Page-level text extractions
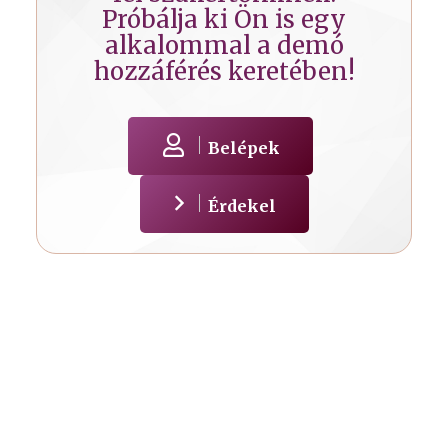
Próbálja ki Ön is egy
alkalommal a demó
hozzáférés keretében!
Belépek
Érdekel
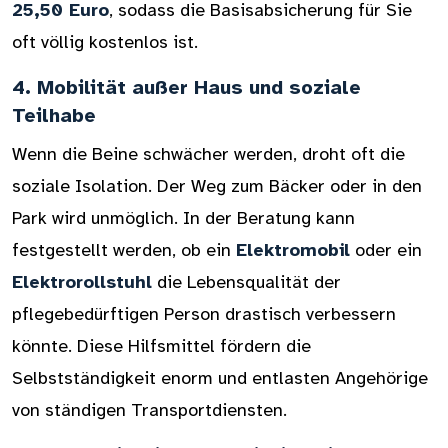
25,50 Euro
, sodass die Basisabsicherung für Sie
oft völlig kostenlos ist.
4. Mobilität außer Haus und soziale
Teilhabe
Wenn die Beine schwächer werden, droht oft die
soziale Isolation. Der Weg zum Bäcker oder in den
Park wird unmöglich. In der Beratung kann
festgestellt werden, ob ein
Elektromobil
oder ein
Elektrorollstuhl
die Lebensqualität der
pflegebedürftigen Person drastisch verbessern
könnte. Diese Hilfsmittel fördern die
Selbstständigkeit enorm und entlasten Angehörige
von ständigen Transportdiensten.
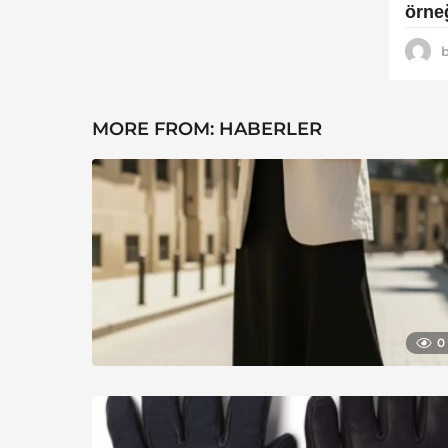
g
örne
o
MORE FROM:
HABERLER
0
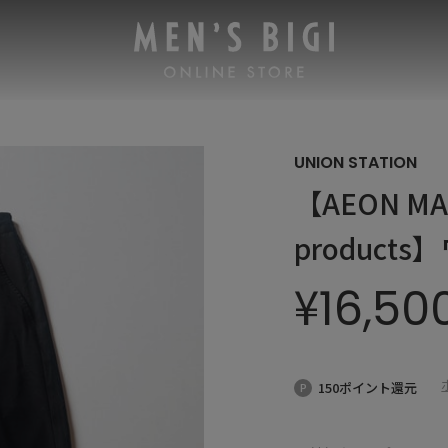
UNION STATION
【AEON MAL
produc
¥
16,50
150ポイント還元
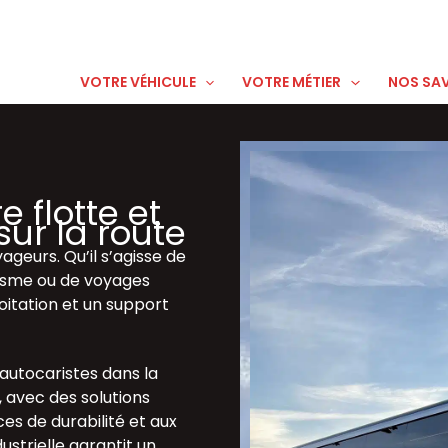
VOTRE VÉHICULE
VOTRE MÉTIER
NOS SAV
e flotte et
 sur la route
ageurs. Qu’il s’agisse de
urisme ou de voyages
loitation et un support
utocaristes dans la
, avec des solutions
es de durabilité et aux
ustrielle garantit un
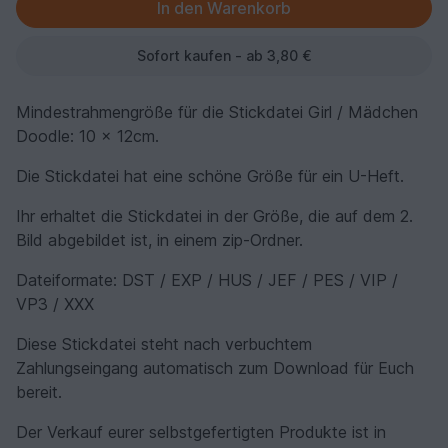
Sofort kaufen - ab 3,80 €
Mindestrahmengröße für die Stickdatei Girl / Mädchen
Doodle: 10 x 12cm.
Die Stickdatei hat eine schöne Größe für ein U-Heft.
Ihr erhaltet die Stickdatei in der Größe, die auf dem 2.
Bild abgebildet ist, in einem zip-Ordner.
Dateiformate: DST / EXP / HUS / JEF / PES / VIP /
VP3 / XXX
Diese Stickdatei steht nach verbuchtem
Zahlungseingang automatisch zum Download für Euch
bereit.
Der Verkauf eurer selbstgefertigten Produkte ist in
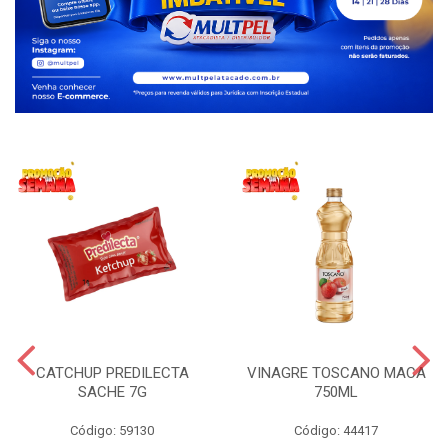
CATCHUP PREDILECTA
VINAGRE TOSCANO MACA
SACHE 7G
750ML
Código: 59130
Código: 44417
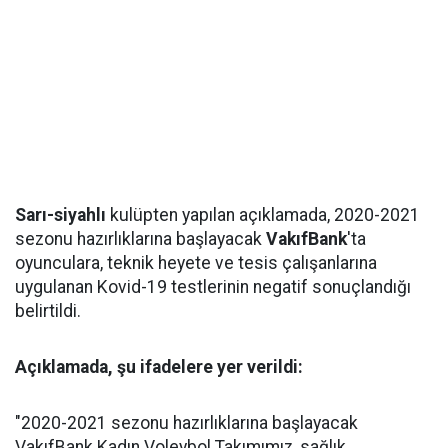
Sarı-siyahlı
kulüpten yapılan açıklamada, 2020-2021
sezonu hazırlıklarına başlayacak
VakıfBank
'ta
oyunculara, teknik heyete ve tesis çalışanlarına
uygulanan Kovid-19 testlerinin negatif sonuçlandığı
belirtildi.
Açıklamada, şu ifadelere yer verildi:
"2020-2021 sezonu hazırlıklarına başlayacak
VakıfBank Kadın Voleybol Takımımız, sağlık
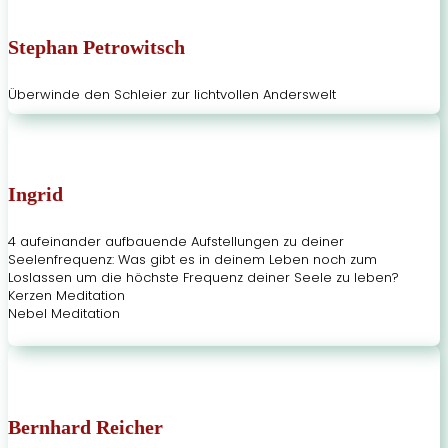
Stephan Petrowitsch
Überwinde den Schleier zur lichtvollen Anderswelt
Ingrid
4 aufeinander aufbauende Aufstellungen zu deiner
Seelenfrequenz: Was gibt es in deinem Leben noch zum
Loslassen um die höchste Frequenz deiner Seele zu leben?
Kerzen Meditation
Nebel Meditation
Bernhard Reicher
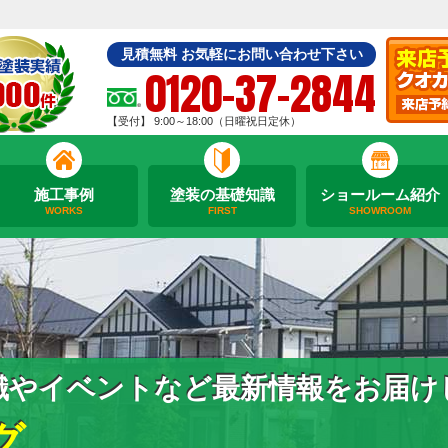
見積無料 お気軽にお問い合わせ下さい
0120-37-2844
【受付】 9:00～18:00（日曜祝日定休）
施工事例
塗装の基礎知識
ショールーム紹介
WORKS
FIRST
SHOWROOM
識やイベントなど最新情報をお届け
グ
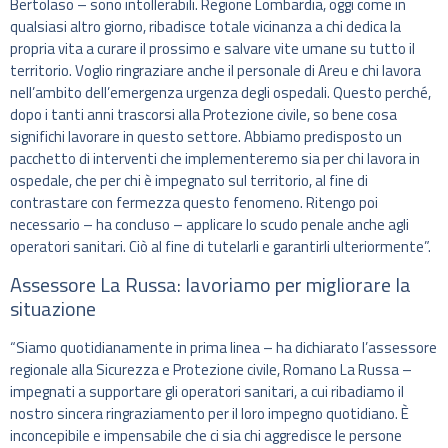
Bertolaso – sono intollerabili. Regione Lombardia, oggi come in
qualsiasi altro giorno, ribadisce totale vicinanza a chi dedica la
propria vita a curare il prossimo e salvare vite umane su tutto il
territorio. Voglio ringraziare anche il personale di Areu e chi lavora
nell’ambito dell’emergenza urgenza degli ospedali. Questo perché,
dopo i tanti anni trascorsi alla Protezione civile, so bene cosa
significhi lavorare in questo settore. Abbiamo predisposto un
pacchetto di interventi che implementeremo sia per chi lavora in
ospedale, che per chi è impegnato sul territorio, al fine di
contrastare con fermezza questo fenomeno. Ritengo poi
necessario – ha concluso – applicare lo scudo penale anche agli
operatori sanitari. Ciò al fine di tutelarli e garantirli ulteriormente”.
Assessore La Russa: lavoriamo per migliorare la
situazione
“Siamo quotidianamente in prima linea – ha dichiarato l’assessore
regionale alla Sicurezza e Protezione civile, Romano La Russa –
impegnati a supportare gli operatori sanitari, a cui ribadiamo il
nostro sincera ringraziamento per il loro impegno quotidiano. È
inconcepibile e impensabile che ci sia chi aggredisce le persone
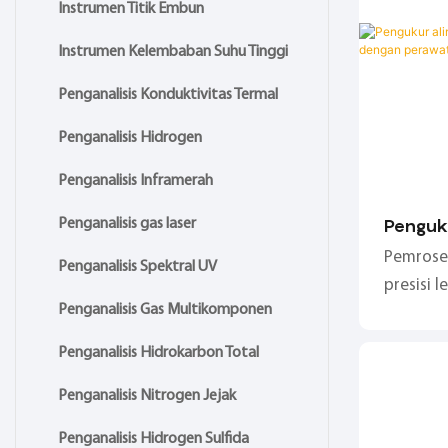
Instrumen Titik Embun
Instrumen Kelembaban Suhu Tinggi
Penganalisis Konduktivitas Termal
Penganalisis Hidrogen
Penganalisis Inframerah
Penguku
Penganalisis gas laser
seri C
Pemroses
Penganalisis Spektral UV
perawa
presisi l
Penganalisis Gas Multikomponen
lebih ba
termal, 
Penganalisis Hidrokarbon Total
suhu dan
Penganalisis Nitrogen Jejak
terintegr
1:2500, 
Penganalisis Hidrogen Sulfida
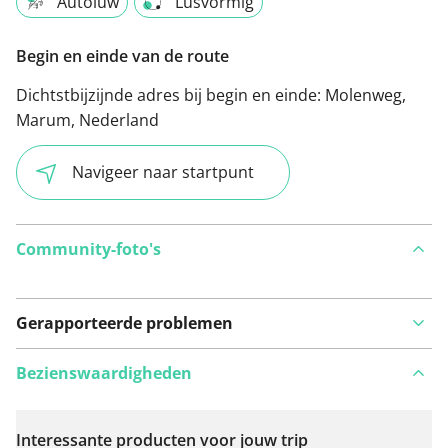
Autoluw
Lusvormig
Begin en einde van de route
Dichtstbijzijnde adres bij begin en einde:
Molenweg,
Marum, Nederland
Navigeer naar startpunt
Community-foto's
Gerapporteerde problemen
Bezienswaardigheden
Interessante producten voor jouw trip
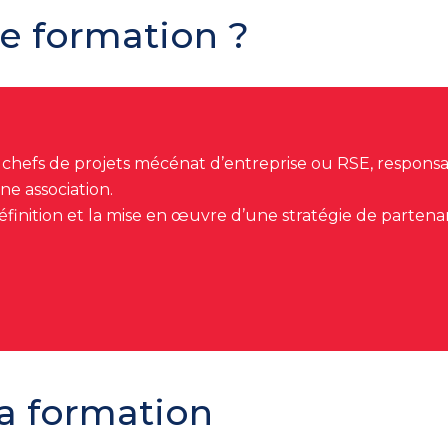
te formation ?
 chefs de projets mécénat d’entreprise ou RSE, respons
une association
.
inition et la mise en œuvre d’une stratégie de partenariat
a formation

Your assignment —
Write every line above out again exactly; pictures do not belong in the copy.

Solution to the exercise —
Próbálja ki Ön is egy
alkalommal a demó
hozzáférés keretében!
Belépek
Érdekel
25,50 Euro
, sodass die Basisabsicherung für Sie
oft völlig kostenlos ist.
4. Mobilität außer Haus und soziale
Teilhabe
Wenn die Beine schwächer werden, droht oft die
soziale Isolation. Der Weg zum Bäcker oder in den
Park wird unmöglich. In der Beratung kann
festgestellt werden, ob ein
Elektromobil
oder ein
Elektrorollstuhl
die Lebensqualität der
pflegebedürftigen Person drastisch verbessern
könnte. Diese Hilfsmittel fördern die
Selbstständigkeit enorm und entlasten Angehörige
von ständigen Transportdiensten.
g
örne
o
MORE FROM:
HABERLER
0
UNION STATION
【AEON MAL
produc
¥
16,50
150ポイント還元
VOTRE VÉHICULE
VOTRE MÉTIER
NOS SAV
e flotte et
 sur la route
ageurs. Qu’il s’agisse de
urisme ou de voyages
loitation et un support
utocaristes dans la
, avec des solutions
es de durabilité et aux
ustrielle garantit un
Sofort kaufen - ab 3,80 €
Mindestrahmengröße für die Stickdatei Girl / Mädchen
Doodle: 10 x 12cm.
Die Stickdatei hat eine schöne Größe für ein U-Heft.
Ihr erhaltet die Stickdatei in der Größe, die auf dem 2.
Bild abgebildet ist, in einem zip-Ordner.
Dateiformate: DST / EXP / HUS / JEF / PES / VIP /
VP3 / XXX
Diese Stickdatei steht nach verbuchtem
Zahlungseingang automatisch zum Download für Euch
bereit.
Der Verkauf eurer selbstgefertigten Produkte ist in
CATCHUP PREDILECTA
VINAGRE TOSCANO MACA
SACHE 7G
750ML
Código: 59130
Código: 44417
Sarı-siyahlı
kulüpten yapılan açıklamada, 2020-2021
sezonu hazırlıklarına başlayacak
VakıfBank
'ta
oyunculara, teknik heyete ve tesis çalışanlarına
uygulanan Kovid-19 testlerinin negatif sonuçlandığı
belirtildi.
Açıklamada, şu ifadelere yer verildi:
"2020-2021 sezonu hazırlıklarına başlayacak
VakıfBank Kadın Voleybol Takımımız, sağlık
Stephan Petrowitsch
Überwinde den Schleier zur lichtvollen Anderswelt
Ingrid
4 aufeinander aufbauende Aufstellungen zu deiner
Seelenfrequenz: Was gibt es in deinem Leben noch zum
Loslassen um die höchste Frequenz deiner Seele zu leben?
Kerzen Meditation
Nebel Meditation
Bernhard Reicher
見積無料 お気軽にお問い合わせ下さい
0120-37-2844
【受付】 9:00～18:00（日曜祝日定休）
施工事例
塗装の基礎知識
ショールーム紹介
WORKS
FIRST
SHOWROOM
識やイベントなど最新情報をお届け
グ
Bertolaso – sono intollerabili. Regione Lombardia, oggi come in
qualsiasi altro giorno, ribadisce totale vicinanza a chi dedica la
propria vita a curare il prossimo e salvare vite umane su tutto il
territorio. Voglio ringraziare anche il personale di Areu e chi lavora
nell’ambito dell’emergenza urgenza degli ospedali. Questo perché,
dopo i tanti anni trascorsi alla Protezione civile, so bene cosa
significhi lavorare in questo settore. Abbiamo predisposto un
pacchetto di interventi che implementeremo sia per chi lavora in
ospedale, che per chi è impegnato sul territorio, al fine di
contrastare con fermezza questo fenomeno. Ritengo poi
necessario – ha concluso – applicare lo scudo penale anche agli
operatori sanitari. Ciò al fine di tutelarli e garantirli ulteriormente”.
Assessore La Russa: lavoriamo per migliorare la
situazione
“Siamo quotidianamente in prima linea – ha dichiarato l’assessore
regionale alla Sicurezza e Protezione civile, Romano La Russa –
impegnati a supportare gli operatori sanitari, a cui ribadiamo il
nostro sincera ringraziamento per il loro impegno quotidiano. È
inconcepibile e impensabile che ci sia chi aggredisce le persone
Instrumen Titik Embun
Instrumen Kelembaban Suhu Tinggi
Penganalisis Konduktivitas Termal
Penganalisis Hidrogen
Penganalisis Inframerah
Penguku
Penganalisis gas laser
seri C
Pemroses
Penganalisis Spektral UV
perawa
presisi l
Penganalisis Gas Multikomponen
lebih ba
termal, 
Penganalisis Hidrokarbon Total
suhu dan
Penganalisis Nitrogen Jejak
terintegr
1:2500, 
Penganalisis Hidrogen Sulfida
Autoluw
Lusvormig
Begin en einde van de route
Dichtstbijzijnde adres bij begin en einde:
Molenweg,
Marum, Nederland
Navigeer naar startpunt
Community-foto's
Gerapporteerde problemen
Bezienswaardigheden
Interessante producten voor jouw trip
te formation ?
 chefs de projets mécénat d’entreprise ou RSE, respons
une association
.
inition et la mise en œuvre d’une stratégie de partenariat
a formation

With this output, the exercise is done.